Re: Dealing with Georgian capitalization in programming languages
Martin, On 10/9/2018 12:47 AM, Martin J. Dürst via Unicode wrote: - Using the 'capitalize' method to (try to) get the titlecase property of a MTAVRULI character. (There's no other way currently in Ruby to get the titlecase property.) There may be others. If you have some ideas, I'd appreciate to know about them. This lets me wonder why the UTC didn't simply declare the titlecase property of MTAVRULI to be mkhedruli. Was this considered or not? The way things are currently set up, there seems to be no benefit of MTAVRULI being its own titlecase, because in actual use, that requires additional processing. Titlecasing for Georgian was not completely thought through before Mtavruli was added. As I noted in my earlier comment on this thread, the titlecase mapping values for Mkhredruli were added late in the process, when it became clear that not doing so would result in inappropriate outcomes for existing Mkhredruli text. I don't think there is a fully-worked out position on this, but adding a Simple_Titlecase mapping for Mtavruli to Mkhedruli would, I suspect, just further muddy waters for implementers, because it would be in effect saying that an uppercase letter titlecases by shifting to its lowercase mapping. A headscratcher, at the very least. Note that with the current mappings as they are, Changes_When_Titlecased is False for all Mkhedruli and for all Mtavruli characters, which I think is the desired state of affairs. A titlecasing string operation of Mtavruli that does something other than just leave the string alone should, IMO, be documented as doing something extra and *should* have to do additional processing. --Ken
Aw: Re: Dealing with Georgian capitalization in programming languages
The capital ẞ (U+1E9E) has been officially approved by the Council for the German Language since July 2018. However, there is no word starting with ß, that means the character is only relevant for full-capitalized words. It may only stand alone in spaced type, when there is no available italic font-style. In the Ruby bug tracker that there is also an issue with Dutch ij → IJ. The dedicated ligatures IJ (U+0133) and ij (U+0133) are not recommended and thus never used, but leading ij must always be capitalized to IJ, as in IJSBERG → ijsberg → IJsberg. The actual problem is that the current capitalization algorithm is based on a regular grammar (type 3). It has to be adjusted for a context-sensitive (type 1) grammar. Regards, Marius On 2018/10/09 09:47, Martin J. Dürst wrote: > I have been thinking through this. It seems quite appealing. > > But I'm concerned there may be some edge cases. I have been able to come > up with two so far: > > - Applying this to a string starting with upper-case SZ (U+1E9E). > This may change SZ → ß → Ss. > - Using the 'capitalize' method to (try to) get the titlecase > property of a MTAVRULI character. (There's no other way > currently in Ruby to get the titlecase property.) > > There may be others. If you have some ideas, I'd appreciate to know > about them. > > This lets me wonder why the UTC didn't simply declare the titlecase > property of MTAVRULI to be mkhedruli. Was this considered or not? The > way things are currently set up, there seems to be no benefit of > MTAVRULI being its own titlecase, because in actual use, that requires > additional processing. > > Regards, Martin.

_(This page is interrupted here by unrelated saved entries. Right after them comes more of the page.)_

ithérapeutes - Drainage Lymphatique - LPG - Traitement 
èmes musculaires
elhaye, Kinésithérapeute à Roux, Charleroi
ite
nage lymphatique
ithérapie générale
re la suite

Re: Dealing with Georgian capitalization in programming languages
Hello Ken, others, On 2018/10/03 06:43, Ken Whistler wrote: But it seems to me that the problem you are citing can be avoided if you simply rethink what your "capitalize" means. It really should be conceived of as first lowercasing the *entire* string, and then titlecasing the *eligible* letters -- i.e., usually the first letter. (Note that this allows for the concept that titlecasing might then be localized on a per-writing-system basis -- the issue would devolve to determining what the rules are for "eligible" letters.) But the simple default would just be to titlecase the initial letter of each "word" segment of a string. Note that conceived this way, for the Georgian mappings, where the titlecase mapping for Mkhedruli is simply the letter itself, this approach ends up with: capitalize(mkhedrulistring) --> mkhedrulistring capitalize(MTAVRULISTRING) ==> titlecase(lowercase(MTAVRULISTRING)) --> mkhedrulistring Thus avoiding any mixed case. I have been thinking through this. It seems quite appealing. But I'm concerned there may be some edge cases. I have been able to come up with two so far: - Applying this to a string starting with upper-case SZ (U+1E9E). This may change SZ → ß → Ss. - Using the 'capitalize' method to (try to) get the titlecase property of a MTAVRULI character. (There's no other way currently in Ruby to get the titlecase property.) There may be others. If you have some ideas, I'd appreciate to know about them. This lets me wonder why the UTC didn't simply declare the titlecase property of MTAVRULI to be mkhedruli. Was this considered or not? The way things are currently set up, there seems to be no benefit of MTAVRULI being its own titlecase, because in actual use, that requires additional processing. Regards, Martin.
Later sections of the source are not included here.